En el autobús pensaba que la región que iba a encontrar no encajaría con aquellos recuerdos vagos, y seguramente no le produciría las mismas sensaciones, pero eso no importaba: esas sensaciones las llevaba él consigo, las había interiorizado. Solo quería llevar una vida en consonancia con ellas, afrontar los días con la actitud que derivaba de ellas, y suponía que le sería más fácil hacerlo en el lugar en donde habían surgido. La responsabilidad sería suya, solo suya. No podía esperar que el entorno le cambiara la vida. Era él quien debía cambiarla y, en todo caso, hacer que su visión del entorno se acomodara a sus expectativas.
De aquel pequeño pueblo del norte provenía una rama de su familia, y aquella casa había ido transmitiéndose de unos a otros hasta llegar a él. Sería su retiro durante un tiempo indefinido. No para reflexionar sobre algo concreto, no para escribir un nuevo libro o revisar sus ideas. Solo quería cambiar de vida. Y no sabía qué vida quería llevar, pero sí sabía que no soportaba más la que llevaba.

Le estaba costando adaptarse a la cadencia de aquella gente, y eso que no tenía más interacciones sociales que las imprescindibles. Pero, aun siendo esporádicas, esas interacciones le resultaban incómodas. Comprar el pan, por ejemplo. Con suerte encontraba la panadería vacía, aunque eso no era garantía de que la operación sería rápida. Si no había clientela, tampoco había nadie tras el mostrador. Tenía que llamar y esperar a que saliera la panadera. Casi siempre, su llamada era respondida inmediatamente. «¡Voy!», sonaba en algún rincón impreciso de la casa. Pero casi nunca venía. Podía tardar poco o podía tardar mucho, pero tardaba. «El tiempo es arbitrario», se decía él a veces para soportar mejor la espera. «La sensación de estar perdiendo el tiempo deriva de la dictadura a que nos somete el conocimiento objetivo, pero tú te has propuesto liberarte de esa dictadura porque sabes que el conocimiento objetivo no es el verdadero, sino solo el más conveniente para la supervivencia», profundizaba otras veces. Incluso bromeaba consigo mismo: «No sabes muy bien qué has venido a hacer aquí. Esperar no es mejor ni peor que cualquier otra cosa. Y mientras esperas, no tienes que buscar razones para hacer una cosa u otra».
Pero si había clientela, la situación era aún peor. Que hubiera gente esperando no era garantía de que hubiera alguien atendiéndoles. Y que estuvieran ya atendiéndoles tampoco era garantía de que la cosa fuera rápida. Comprar el pan, o la fruta, o el pescado, o una regadora, eran antes que nada actividades sociales. Que a la sobrina embarazada le hubiera dado un mareo y hubieran tenido que llamar al médico era algo incomparablemente más importante que las transacciones comerciales que se estuvieran llevando a cabo. Estas se detenían en señal de respeto mientras la tía explicaba los detalles y respondía a las preguntas que demandaban información adicional. Cuando la conversación se desviaba hacia un episodio similar (pero invariablemente más grave) que le había sucedido a otra de las presentes en su primer embarazo, tal vez la actividad comercial se reanudaba, aunque a medio gas, a un ritmo compatible con el seguimiento atento de lo que se decía.

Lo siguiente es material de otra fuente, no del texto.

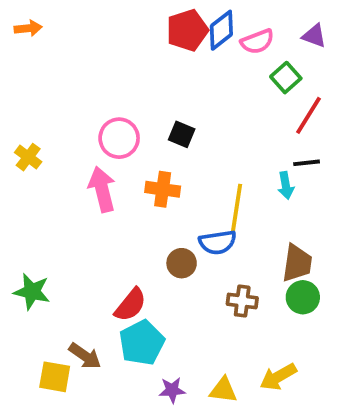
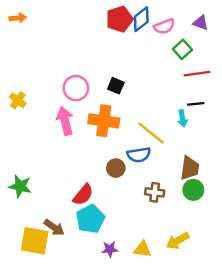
red line: (308, 115) -> (197, 74), turned 50
orange cross: (163, 189) -> (104, 121), size x1.4
yellow line: (237, 208) -> (151, 133), turned -60
yellow square: (55, 377) -> (35, 241), size x1.4

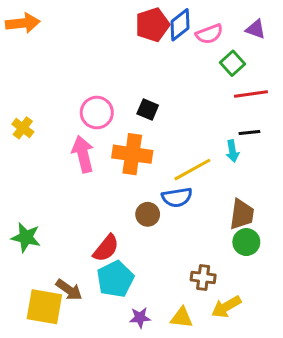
orange arrow: (18, 18) -> (23, 23), size x1.5
yellow line: (151, 133) -> (192, 170), turned -68
brown cross: (155, 192) -> (203, 278), moved

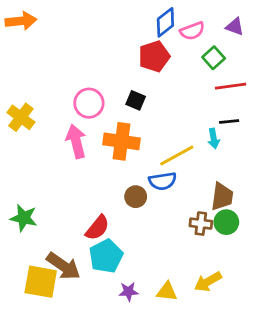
red pentagon: (152, 25) -> (154, 56), moved
yellow cross: (23, 128) -> (21, 117), size x1.4
brown cross: (203, 278) -> (201, 224), moved
brown arrow: (69, 290) -> (63, 266), size x1.4

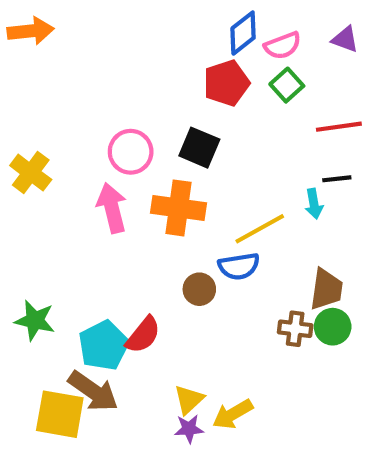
green square: (214, 58) -> (287, 85), moved
black square: (136, 100) -> (199, 148), size x1.4
cyan pentagon: (106, 256) -> (104, 345), moved
yellow arrow: (208, 282) -> (233, 414), moved
yellow triangle: (167, 292) -> (189, 400), moved, turned -50

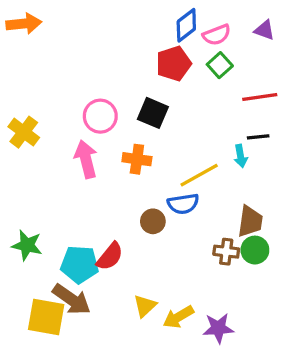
orange cross: (179, 208) -> (137, 159), size x0.7
cyan pentagon: (104, 345) -> (80, 264), turned 30
purple star: (189, 429) -> (218, 328), moved, size x1.4

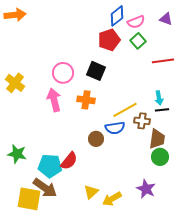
black line: (258, 137) -> (162, 110), moved
cyan arrow: (241, 156) -> (159, 98), moved
brown cross: (226, 252) -> (142, 121), moved
purple star: (218, 328) -> (146, 189), moved, turned 30

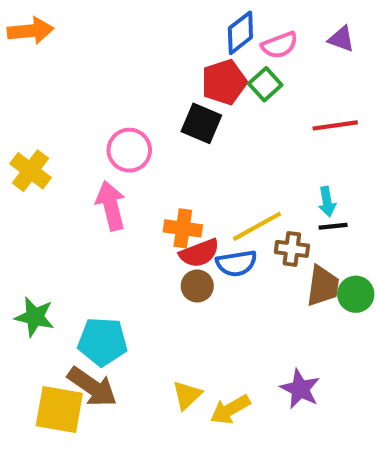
green square: (138, 41) -> (265, 84), moved
black square: (96, 71) -> (201, 123), moved
orange cross: (86, 100) -> (183, 228), moved
green circle: (160, 157) -> (356, 294), moved
red semicircle: (69, 161) -> (199, 253), moved, turned 30

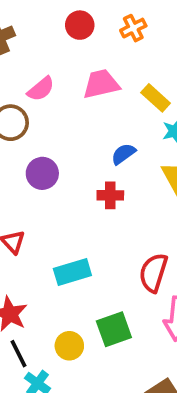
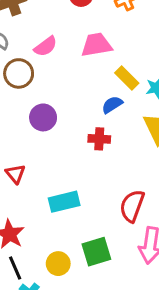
yellow rectangle: (156, 98) -> (127, 78), moved

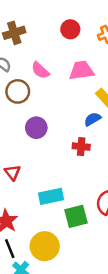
pink semicircle: (46, 46) -> (40, 70), turned 78
green square: (96, 252) -> (76, 216), moved
yellow circle: (58, 264) -> (45, 246), size x1.5

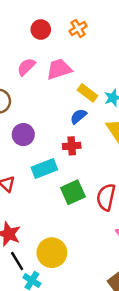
pink semicircle: (40, 70) -> (26, 67), moved, turned 102
cyan rectangle: (51, 196) -> (44, 169), moved
green square: (76, 216) -> (73, 192), moved

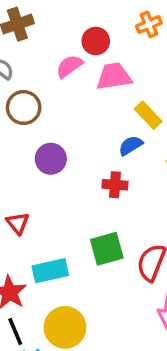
red circle: (41, 29) -> (96, 41), moved
cyan rectangle: (44, 169) -> (50, 271), moved

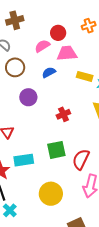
yellow rectangle: (148, 115) -> (85, 76), turned -35
blue semicircle: (131, 145) -> (49, 72), moved
red cross: (115, 185) -> (63, 114), turned -32
yellow circle: (65, 327) -> (51, 194), moved

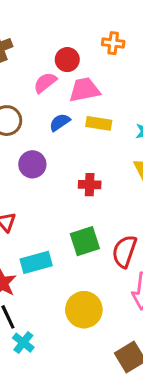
orange cross: (89, 26) -> (113, 43), turned 32
yellow rectangle: (85, 76) -> (99, 123), moved
red cross: (63, 114) -> (90, 185), turned 32

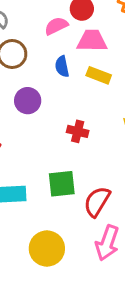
blue semicircle: (60, 122) -> (62, 66), turned -80

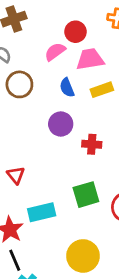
yellow rectangle: (99, 75) -> (102, 90), turned -30
purple circle: (28, 101) -> (61, 124), moved

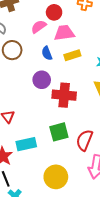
red cross: (92, 144) -> (64, 95), size x1.6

Por otra parte, él se sentía allí como un extraterrestre. Sonreía, sonreía a todo el mundo, sonreía siempre, pero era un gesto de pura hipocresía. Hubiera preferido no verles, hubiera preferido no ver a nadie, no tener que hablar con nadie, servirse él mismo mediante una máquina de vending. Y notaba las miradas curiosas de soslayo, o a veces directas, y en algunas veía un interés por entablar relación, una sonrisa que respondía a la suya invitándole a presentarse, a darse a conocer y dejar de ser un extraño. Aborrecía sobre todo una situación límite: él y otra persona, una mujer normalmente, solos en el local, esperando en silencio que salieran a atenderles. Era peor que estar en un ascensor con un desconocido, porque por lo menos el ascensor sabes que no tardará en detenerse y que se abrirá la puerta. Y además, la persona con la que compartía aquel recinto ya no era una desconocida; con el tiempo había coincido ya con toda la clientela habitual, de manera que el silencio resultaba aún más extraño. De aquellas situaciones derivaba un sentimiento de fracaso, o de traición a sí mismo. No sabía muy bien qué tipo de vida había venido a llevar, pero aquello no era compatible con ningún tipo de vida que pudiera considerar honesto o valioso. Había ido allí a integrarse en el entorno, a compartir el espíritu que percibía en él, y eso no solo quería decir llegar a sentirse parte del paisaje o adaptarse al clima; también quería decir integrase con las personas. Esa parte no le gustaba, esa parte la dejaba de lado, pero hacerlo le producía una desagradable discordancia interior.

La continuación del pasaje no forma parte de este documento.